◆ **What you have to do**
Within the material below, how many lines carry the word "Panchangam"? Only that number is wanted.

◆ **Listed entries**
━━━━━━━━━━━━━━━━
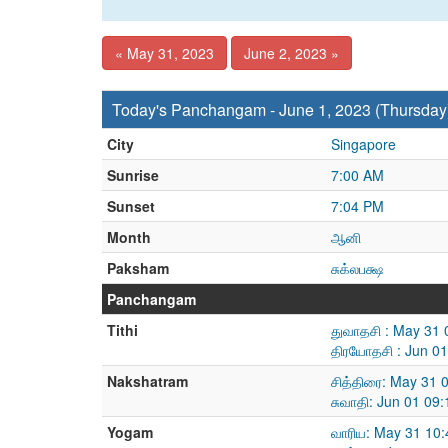
« May 31, 2023
June 2, 2023 »
Today's Panchangam - June 1, 2023 (Thursday
City
Singapore
Sunrise
7:00 AM
Sunset
7:04 PM
Month
ஆனி
Paksham
சுக்லபக்ஷ
Panchangam
Tithi
துவாதசி : May 31 
திரயோதசி : Jun 0
Nakshatram
சித்திரை: May 31 
சுவாதி: Jun 01 09
Yogam
வாரிய: May 31 10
━━━━━━━━━━━━━━━━
◆ **Answer section**
2